Robertson, J. C., Louwers, T. J., & Robertson, J. C. (2002). Auditing and assurance services. Boston, McGraw-Hill.

Arens, A. A., Elder, R. J., Beasley, M. S., & Arens, A. A. (2017). Auditing and assurance services.

Ainapure, V., & Ainapure, M. (2009). Auditing and assurance.

Kumar Basu Sanjib. (2016). Auditing and Assurance. Pearson India.

Ricchiute, D. N. (2013). Auditing and assurance services. Mason, Ohio, South-Western/Thomson Learning.

Gay, G. E., & Simnett, R. (2012). Auditing and assurance services in Australia. North Ryde, N.S.W., McGraw-Hill Education.

Hall, J. A., Singleton, T., & Hall, J. A. (2005). Information technology auditing and assurance. Mason, Ohio, Thomson/South-Western.

Louwers, T. J. (2005). Auditing and assurance services. New York, McGraw-Hill.

Arens, A. A., Elder, R. J., & Beasley, M. S. (2006). Auditing and assurance services: an integrated approach. Upper Saddle River, N.J., Pearson Prentice Hall.

Reffett, A. (2000).

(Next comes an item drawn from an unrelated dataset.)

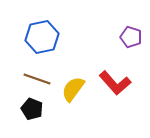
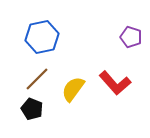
brown line: rotated 64 degrees counterclockwise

Can identifying and investigating fraud risks increase auditors' liability? Champaign, University of Illinois at Urbana-Champaign.

Doralt, W., Hellgardt, A., & Hopt, K. J. (2008). Auditors' liability and its impact on the European financial markets. Cambridge Law Journal. 67, 62-68.

Ross, A. (2009). Negligence: should auditors have limited liability? [Wagga Wagga, N.S.W.], Charles Sturt University.

Bologna, J., & Shaw, P. (2010). Avoiding cyberfraud in small businesses: what auditors and owners need to know. New York, Wiley.

Silove, J. (2014). Auditors' liability. ACCOUNTANCY (SA)|SA Rekeningkunde. April, 4-6.